You are viewing an old version of this page. View the current version.

Compare with Current View Page History

« Previous Version 59 Next »

The new Juno cluster is now available for general use.

Please request "Access another cluster" from http://hpc.mskcc.org/compute-accounts/account-change-request/ if you need to activate your account and you already have an account on 'Luna'.

Juno currently has 1072 CPUs. The login node is 'Juno', and runs CentOS 7 with GPFS as the main file system. 

Nodes jx01-jx20, jv01-jv04, and jw02 are running CentOS 7 with GPFS

**Node ju14 is running CentOS 6 without GPFS.

All Juno nodes have access to the Solisi Isilon file systems. CentOS 7 nodes also have access to the "new" /juno GPFS storage.

Configuration change log

Slides from Sep 27 2018 User Group meeting (updated Nov 28)  Juno_UG_092018_final.pdf

December 17, 2018: The new queue "control" has been added. Please, check "Queues"

November 28, 2018: The default OS type is CentOS07. Please, check "Job Submission"

Differences in LSF Configuration between Juno and luna

  1. We reserve ~12GB of RAM per host for the operating system and GPFS on Juno CentOS 7 hosts.
  2. On each jx## node (CentOS 7, GPFS installed), 240GB of RAM is available for LSF jobs.
  3. On each ju## node (CentOS 6, no GPFS), 250GB of RAM is available for LSF jobs.
  4. When specifying RAM for LSF jobs, specify GB of RAM per task (slot) on Juno (unlike luna, where RAM is specified per job).
  5. All jobs must have -W (maximum execution Walltime) specified on Juno. Please do not use -We on Juno.
  6. There is no /swap on CentOS 7 nodes. Memory usage is enforced by cgroups so jobs never swap. A job will be terminated if memory usage exceeds its LSF specification.
  7. To check jobs which are DONE or status EXIT, use "bhist -l JobID" or "bhist -n 0 -l JobID". bacct is also available. "bjobs -l JobID" only shows RUNNING and PEND jobs.
  8. There is no iounits resource on Juno.
  9. CMOPI SLA configured on Juno. The loan policies are: 100% resources for 90 mints jobs for not SLA users, and 75% resources for 240 mints jobs for not SLA users.

Queues

The Juno cluster uses LSF (Load Sharing Facility) 10.1FP6 from IBM to schedule jobs. The Juno cluster has two queues: general and control. The default queue, ‘general’, includes Juno compute nodes.

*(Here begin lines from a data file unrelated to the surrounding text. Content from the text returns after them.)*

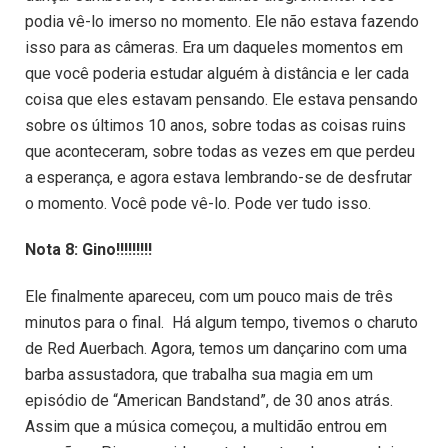
podia vê-lo imerso no momento. Ele não estava fazendo
isso para as câmeras. Era um daqueles momentos em
que você poderia estudar alguém à distância e ler cada
coisa que eles estavam pensando. Ele estava pensando
sobre os últimos 10 anos, sobre todas as coisas ruins
que aconteceram, sobre todas as vezes em que perdeu
a esperança, e agora estava lembrando-se de desfrutar
o momento. Você pode vê-lo. Pode ver tudo isso.
Nota 8: Gino!!!!!!!!!
Ele finalmente apareceu, com um pouco mais de três
minutos para o final. Há algum tempo, tivemos o charuto
de Red Auerbach. Agora, temos um dançarino com uma
barba assustadora, que trabalha sua magia em um
episódio de “American Bandstand”, de 30 anos atrás.
Assim que a música começou, a multidão entrou em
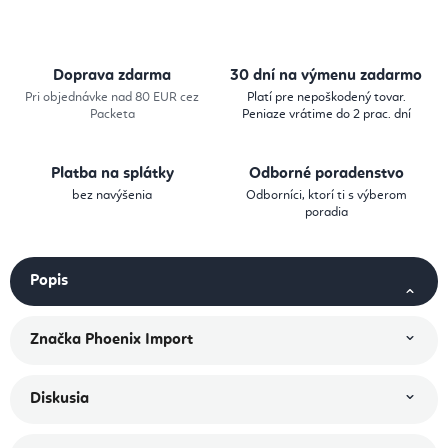
Doprava zdarma
30 dní na výmenu zadarmo
Pri objednávke nad 80 EUR cez
Platí pre nepoškodený tovar.
Packeta
Peniaze vrátime do 2 prac. dní
Platba na splátky
Odborné poradenstvo
bez navýšenia
Odborníci, ktorí ti s výberom
poradia
Popis
Značka
Phoenix Import
Diskusia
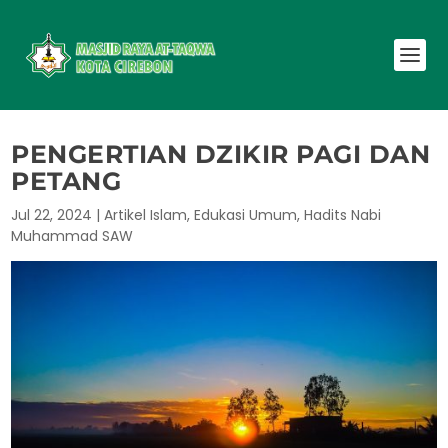
PENGERTIAN DZIKIR PAGI DAN
PETANG
Jul 22, 2024
|
Artikel Islam
,
Edukasi Umum
,
Hadits Nabi
Muhammad SAW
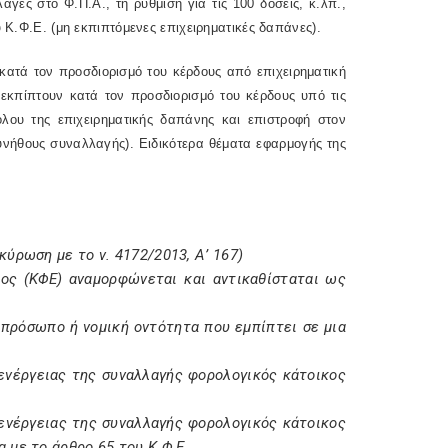
ές στο Φ.Π.Α., τη ρύθμιση για τις 100 δόσεις, κ.λπ.,
 Κ.Φ.Ε. (μη εκπιπτόμενες επιχειρηματικές δαπάνες).
κατά τον προσδιορισμό του κέρδους από επιχειρηματική
 εκπίπτουν κατά τον προσδιορισμό του κέρδους υπό τις
ου της επιχειρηματικής δαπάνης και επιστροφή στον
συνήθους συναλλαγής). Ειδικότερα θέματα εφαρμογής της
ύρωση με το ν. 4172/2013, Α’ 167)
τος (ΚΦΕ) αναμορφώνεται και αντικαθίσταται ως
 πρόσωπο ή νομική οντότητα που εμπίπτει σε μια
ιενέργειας της συναλλαγής φορολογικός κάτοικος
ιενέργειας της συναλλαγής φορολογικός κάτοικος
με το άρθρο 65 του Κ.Φ.Ε.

The control queue doesn't have wall-time limitation and has one node with 144 oversubscribed slots. The control queue should be used only for monitoring or control jobs (the jobs which doesn't use real CPU and memory resources).

To submit the job to the control queue:

bsub -n 1 -q control  -M 1 

 

Job Resource Control Enforcement in LSF with cgroups

LSF 10.1 makes use of Linux control groups (cgroups) to limit the CPU cores and memory that a job can use. The goal is to isolate the jobs from each other and prevent them from consuming all the resources on a machine. All LSF job processes are controlled by the Linux cgroup system.  If a job's processes on a host use more memory than it requested, the job will be terminated by the Linux cgroup memory sub-system.

LSF Configuration Notes

Memory (-M or -R "rusage[mem=**]" ) is a consumable resource. specified as GB per slot/task (-n). 

LSF will terminate any job which exceeds its requested memory (-M or -R "rusage[mem=**]").

All jobs should specify Walltime (-W), otherwise a default Walltime of 6 hours will be used.

LSF will terminate any job which exceeds its Walltime.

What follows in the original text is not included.